* TASK REQUIREMENTS: Your answer must consist solely of the lines from the one containing "(16/03/2023) (86, 1432)" through the last line of the records below, reproduced exactly, with all pictures omitted.
*** RECORDED DATA ***
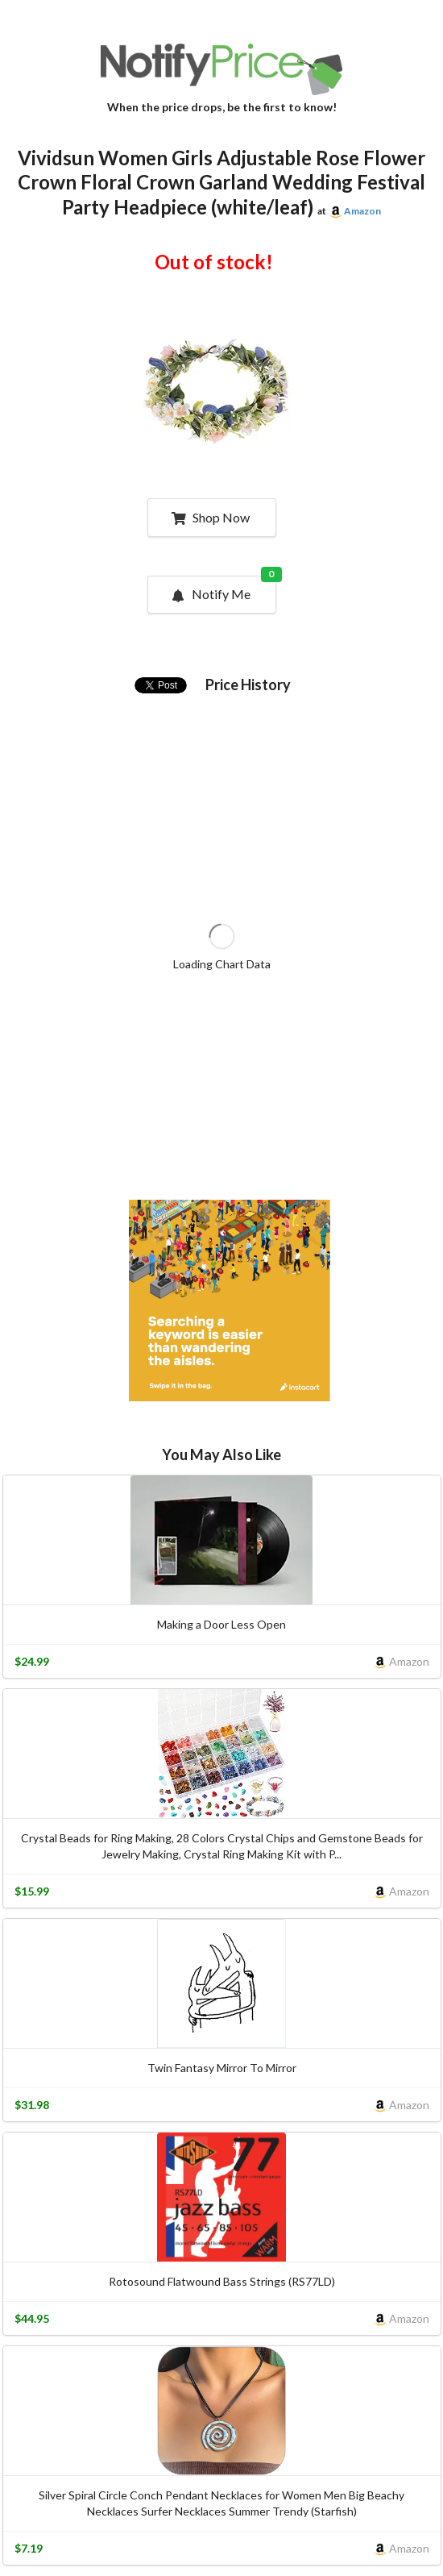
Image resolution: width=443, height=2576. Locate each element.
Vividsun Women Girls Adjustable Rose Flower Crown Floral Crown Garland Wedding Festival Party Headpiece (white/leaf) (221, 182)
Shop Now (211, 517)
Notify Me (223, 589)
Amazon (362, 211)
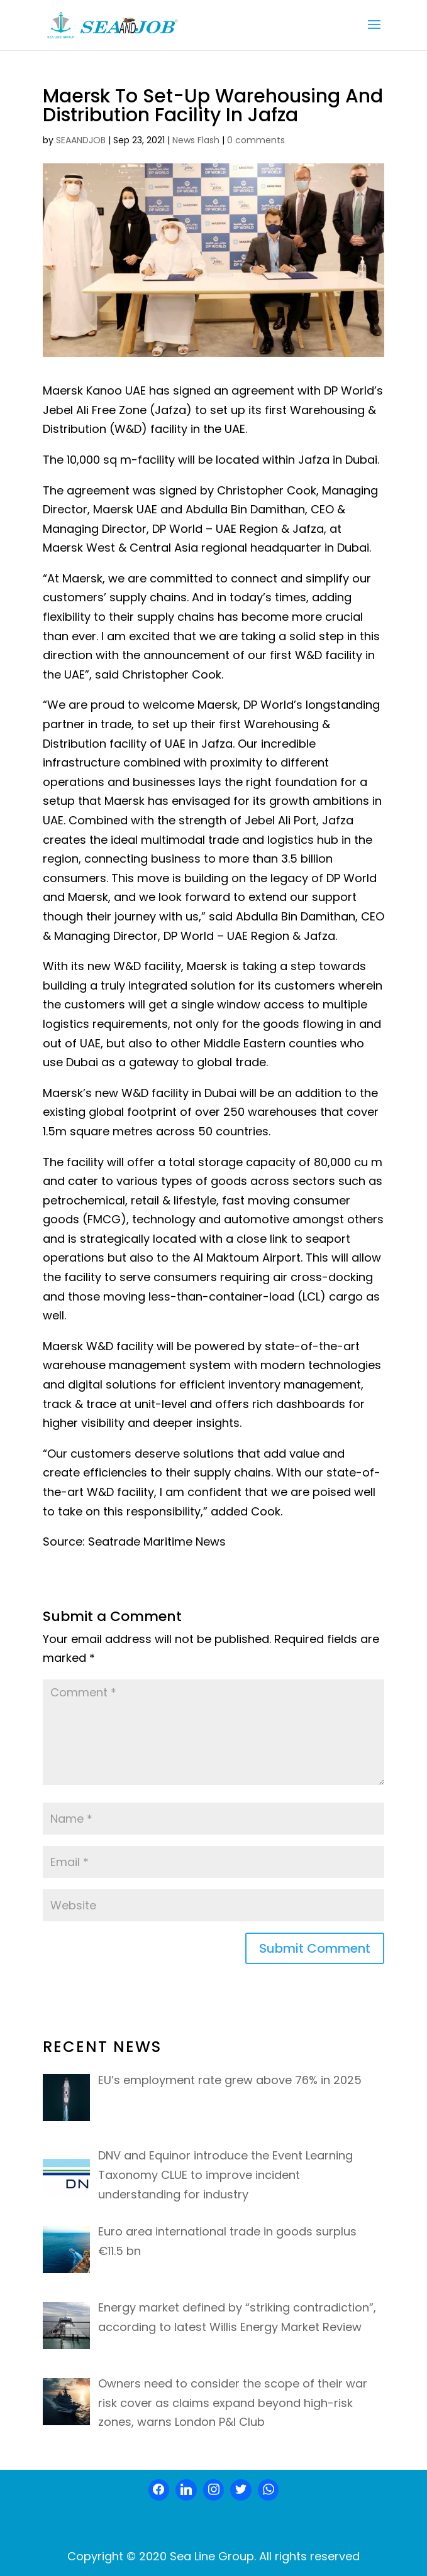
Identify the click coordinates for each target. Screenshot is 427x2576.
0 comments (256, 140)
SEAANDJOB (81, 140)
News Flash (195, 140)
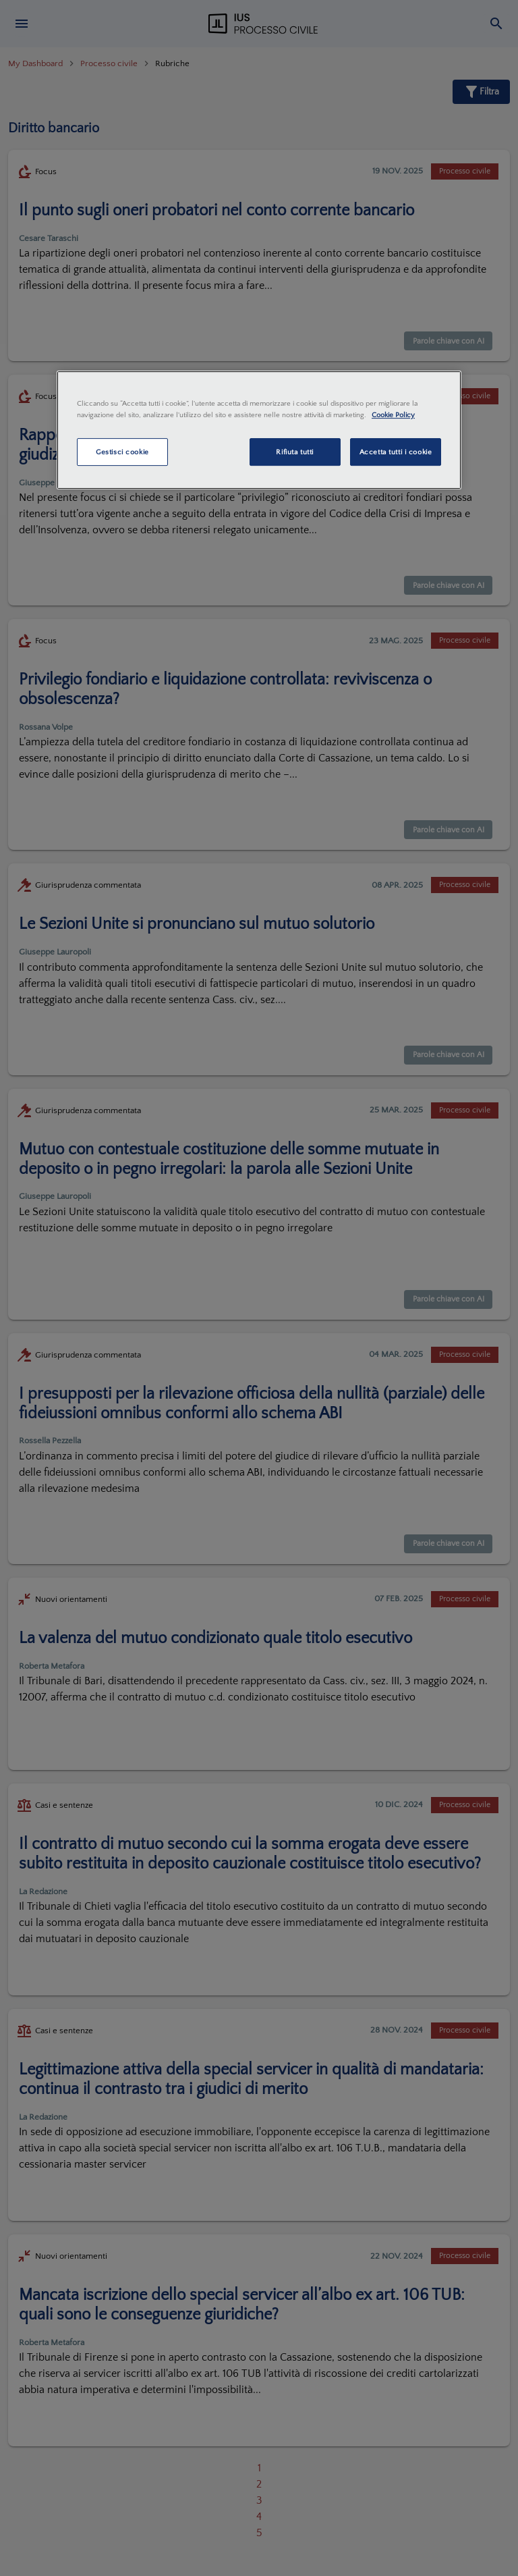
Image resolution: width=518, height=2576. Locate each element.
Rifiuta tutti (294, 452)
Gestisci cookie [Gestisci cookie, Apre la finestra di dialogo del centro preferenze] (122, 452)
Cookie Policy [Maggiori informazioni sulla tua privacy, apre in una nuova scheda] (393, 415)
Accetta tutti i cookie (395, 452)
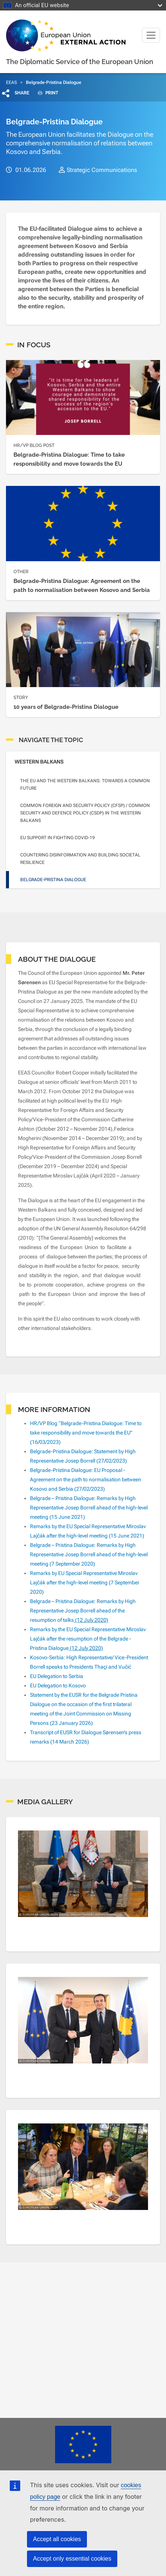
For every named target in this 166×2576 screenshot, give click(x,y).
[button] (15, 93)
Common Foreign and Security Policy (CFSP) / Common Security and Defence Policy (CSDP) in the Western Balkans (85, 813)
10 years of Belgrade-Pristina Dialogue (65, 707)
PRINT (45, 93)
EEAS (11, 82)
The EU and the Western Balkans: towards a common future (85, 784)
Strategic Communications (102, 169)
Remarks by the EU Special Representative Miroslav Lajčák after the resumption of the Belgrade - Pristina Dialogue (88, 1638)
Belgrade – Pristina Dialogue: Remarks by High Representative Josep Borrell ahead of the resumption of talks (83, 1610)
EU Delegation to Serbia (56, 1676)
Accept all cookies (57, 2539)
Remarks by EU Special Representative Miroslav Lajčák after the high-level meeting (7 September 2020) (84, 1582)
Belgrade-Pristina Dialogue (53, 879)
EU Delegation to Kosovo (58, 1685)
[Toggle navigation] (151, 35)
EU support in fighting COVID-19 (57, 837)
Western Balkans (39, 762)
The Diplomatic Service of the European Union (79, 62)
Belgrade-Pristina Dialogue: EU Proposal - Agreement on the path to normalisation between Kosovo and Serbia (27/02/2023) (85, 1479)
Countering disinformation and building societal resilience (80, 858)
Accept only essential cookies (72, 2558)
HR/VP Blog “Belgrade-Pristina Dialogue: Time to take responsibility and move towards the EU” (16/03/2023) (86, 1432)
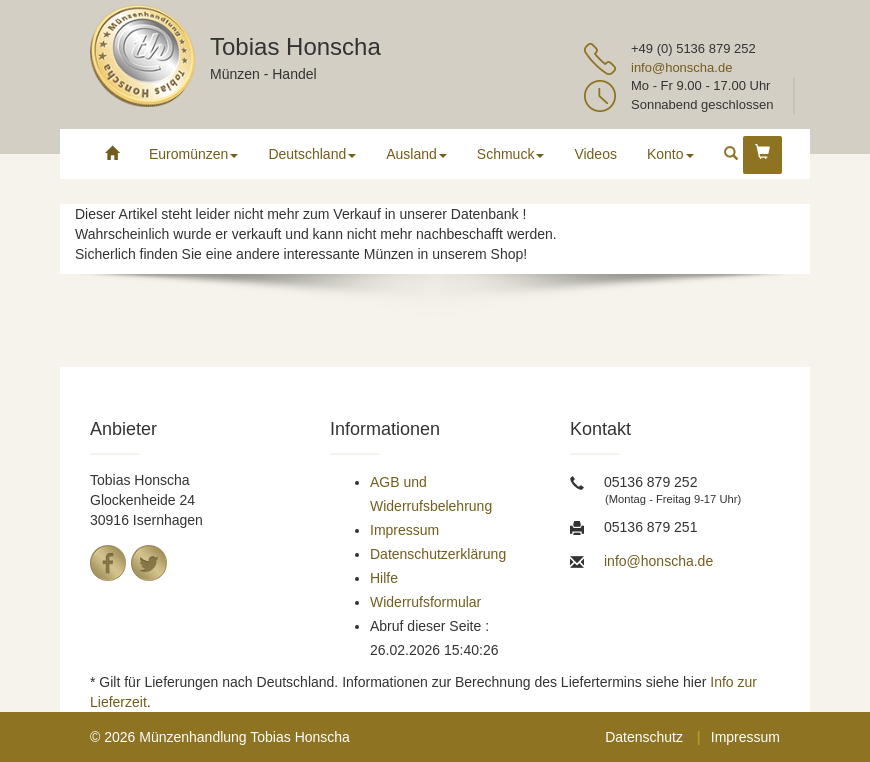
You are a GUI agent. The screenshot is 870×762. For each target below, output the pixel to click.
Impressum (404, 530)
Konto (670, 154)
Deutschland (312, 154)
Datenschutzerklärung (438, 554)
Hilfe (384, 578)
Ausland (416, 154)
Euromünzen (193, 154)
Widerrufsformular (425, 602)
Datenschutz (644, 737)
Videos (595, 154)
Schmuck (511, 154)
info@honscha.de (681, 67)
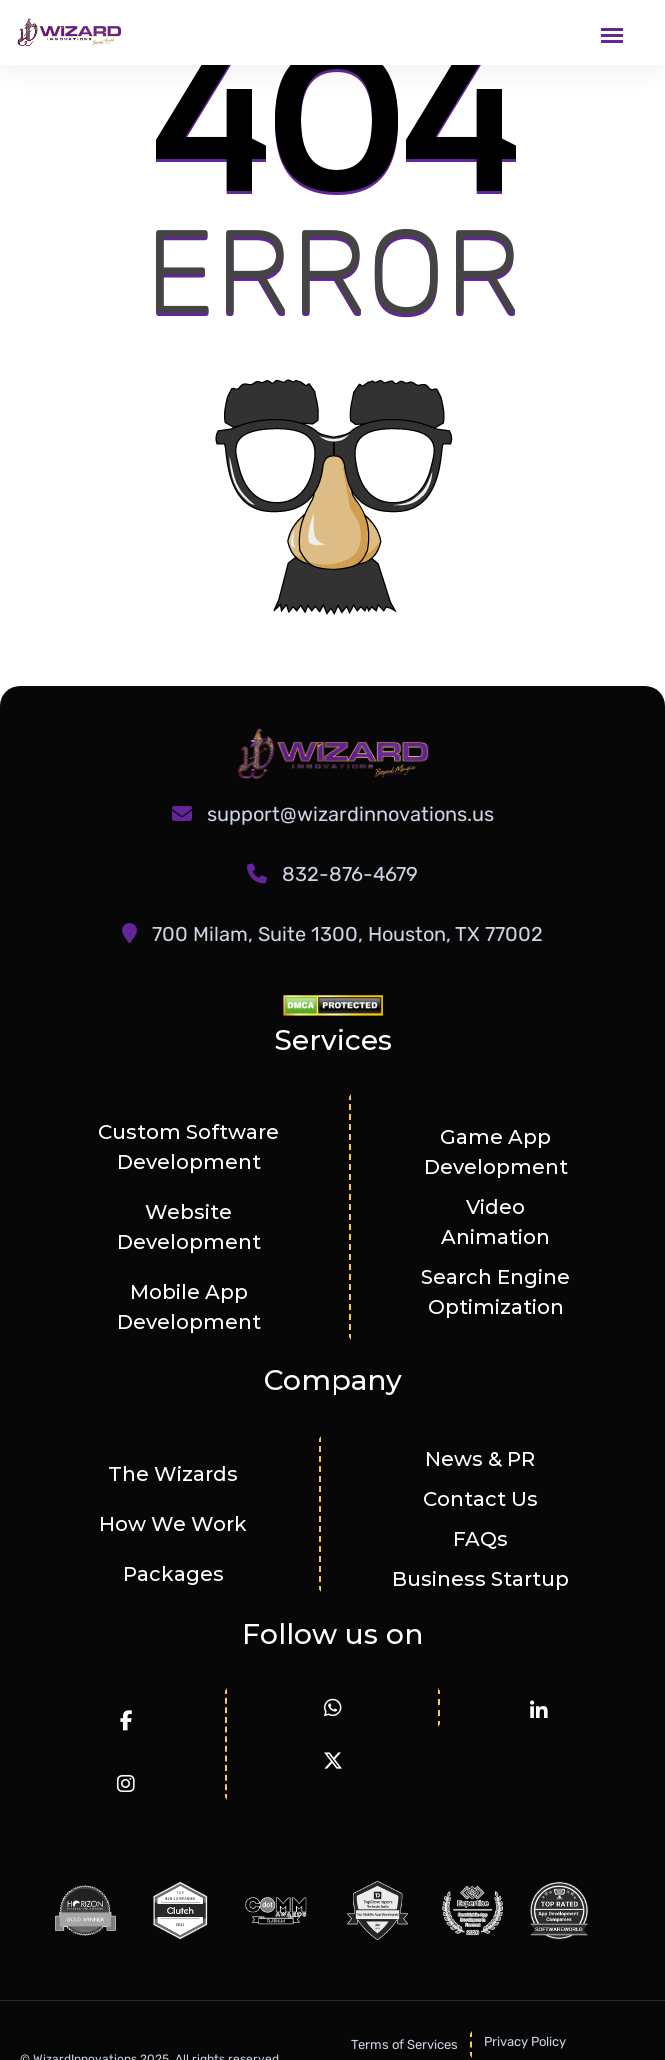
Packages (173, 1574)
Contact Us (480, 1499)
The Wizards (173, 1474)
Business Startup (480, 1579)
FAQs (480, 1539)
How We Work (173, 1524)
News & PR (480, 1459)
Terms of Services (404, 2044)
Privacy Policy (525, 2041)
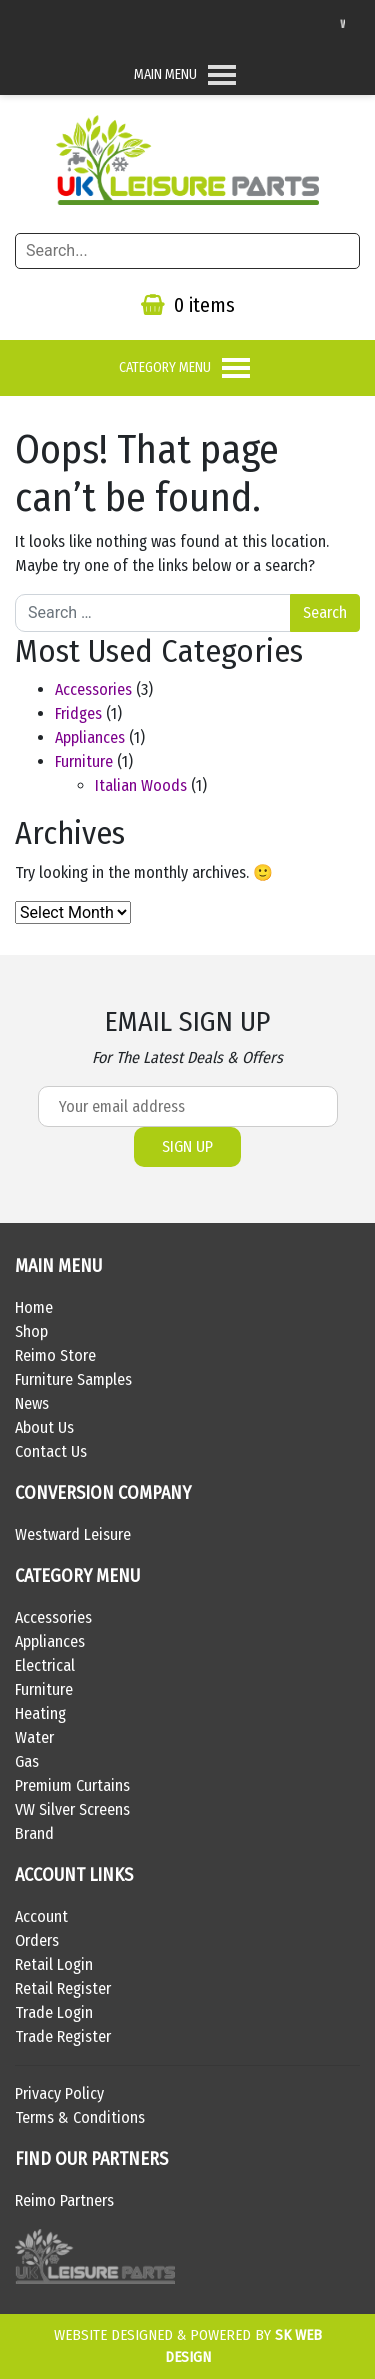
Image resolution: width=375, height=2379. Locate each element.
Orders (37, 1940)
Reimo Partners (64, 2200)
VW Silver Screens (72, 1809)
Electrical (45, 1665)
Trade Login (54, 2012)
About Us (44, 1427)
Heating (40, 1713)
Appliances (90, 737)
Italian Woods (141, 785)
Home (34, 1307)
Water (34, 1737)
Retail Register (63, 1988)
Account (41, 1916)
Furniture (84, 761)
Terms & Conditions (80, 2117)
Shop (31, 1331)
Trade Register (63, 2036)
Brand (34, 1833)
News (32, 1403)
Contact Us (51, 1451)
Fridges (78, 713)
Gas (27, 1761)
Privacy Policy (59, 2093)
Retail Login (54, 1964)
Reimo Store (55, 1355)
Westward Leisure (73, 1534)
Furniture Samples (73, 1379)
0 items (188, 305)
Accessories (93, 689)
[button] (165, 75)
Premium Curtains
***
* RESPONSE:
HR/VP Blog “Belgrade-Pristina Dialogue: Time to take responsibility and move towards the EU” (16/03/2023) (86, 1432)
You are a GUI agent. The screenshot is 870×762. For each target below, output the pixel to click.
Impressum (404, 530)
Konto (670, 154)
Deutschland (312, 154)
Datenschutzerklärung (438, 554)
Hilfe (384, 578)
Ausland (416, 154)
Euromünzen (193, 154)
Widerrufsformular (425, 602)
Datenschutz (644, 737)
Videos (595, 154)
Schmuck (511, 154)
info@honscha.de (681, 67)
Packages (173, 1574)
Contact Us (480, 1499)
The Wizards (173, 1474)
Business Startup (480, 1579)
FAQs (480, 1539)
How We Work (173, 1524)
News & PR (480, 1459)
Terms of Services (404, 2044)
Privacy Policy (525, 2041)
Image resolution: width=375, height=2379. Locate each element.
Orders (37, 1940)
Reimo Partners (64, 2200)
VW Silver Screens (72, 1809)
Electrical (45, 1665)
Trade Login (54, 2012)
About Us (44, 1427)
Heating (40, 1713)
Appliances (90, 737)
Italian Woods (141, 785)
Home (34, 1307)
Water (34, 1737)
Retail Register (63, 1988)
Account (41, 1916)
Furniture (84, 761)
Terms & Conditions (80, 2117)
Shop (31, 1331)
Trade Register (63, 2036)
Brand (34, 1833)
News (32, 1403)
Contact Us (51, 1451)
Fridges (78, 713)
Gas (27, 1761)
Privacy Policy (59, 2093)
Retail Login (54, 1964)
Reimo Store (55, 1355)
Westward Leisure (73, 1534)
Furniture Samples (73, 1379)
0 items (188, 305)
Accessories (93, 689)
[button] (165, 75)
Premium Curtains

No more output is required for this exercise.